Output only the stretch of the listing that starts at the line containing "Image resolution: width=774, height=1469." and ends at the line containing "il negozio (551, 28)", reproduced exactly with both ends.
======== Supplied data ========
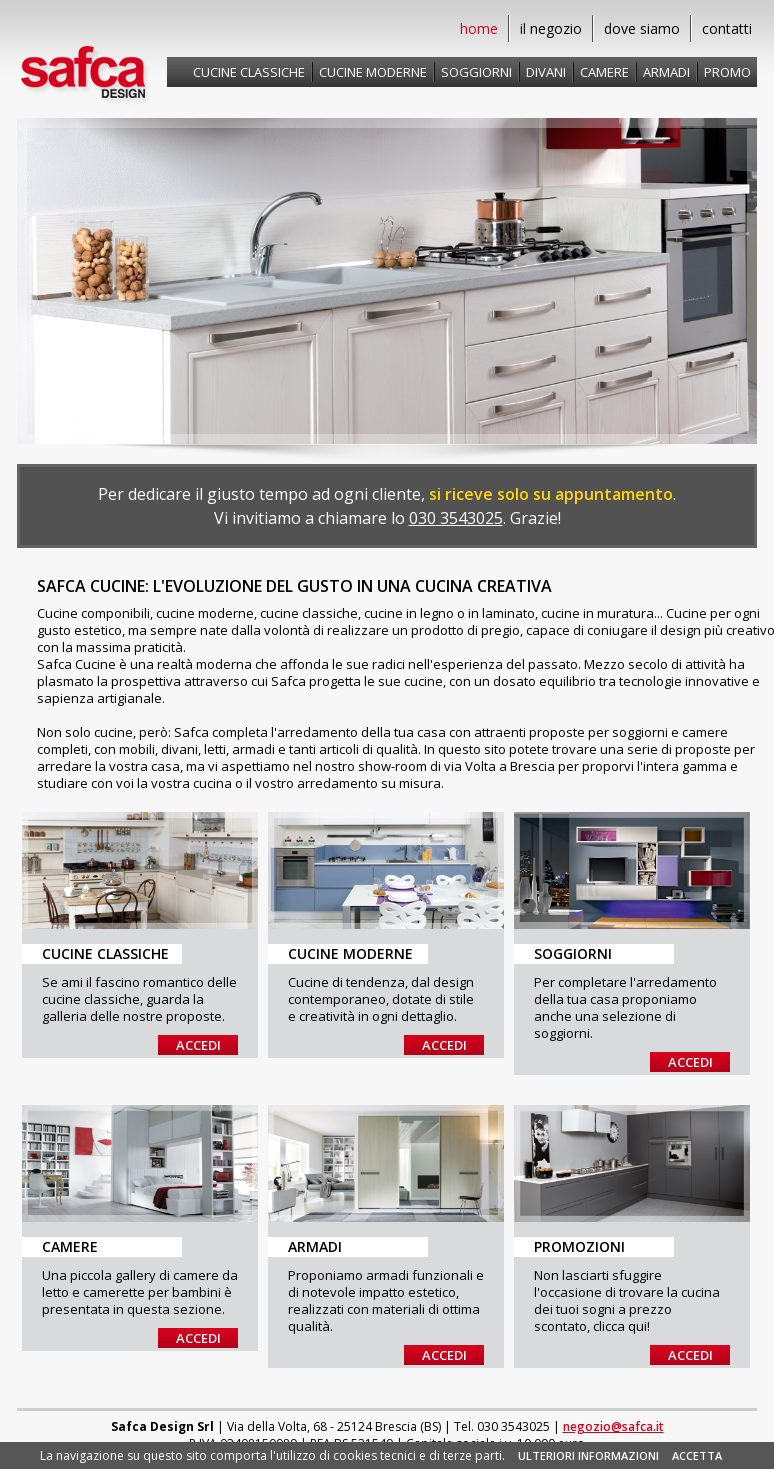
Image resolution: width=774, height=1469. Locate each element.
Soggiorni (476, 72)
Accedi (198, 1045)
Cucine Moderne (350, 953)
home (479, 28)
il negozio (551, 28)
========
======== Supplied data ========
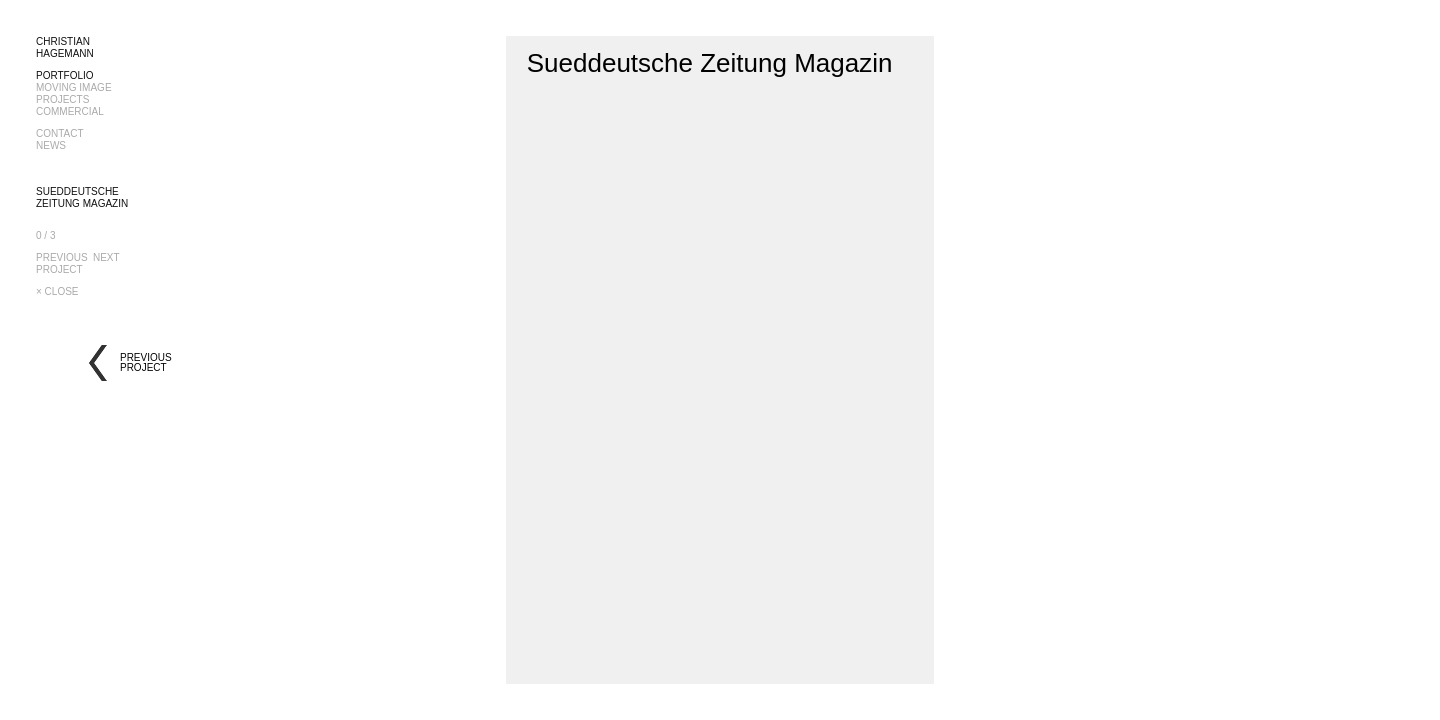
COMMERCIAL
========
*Exercise solution*:
Image resolution: width=774, height=1469. Locate each element.
Soggiorni (476, 72)
Accedi (198, 1045)
Cucine Moderne (350, 953)
home (479, 28)
il negozio (551, 28)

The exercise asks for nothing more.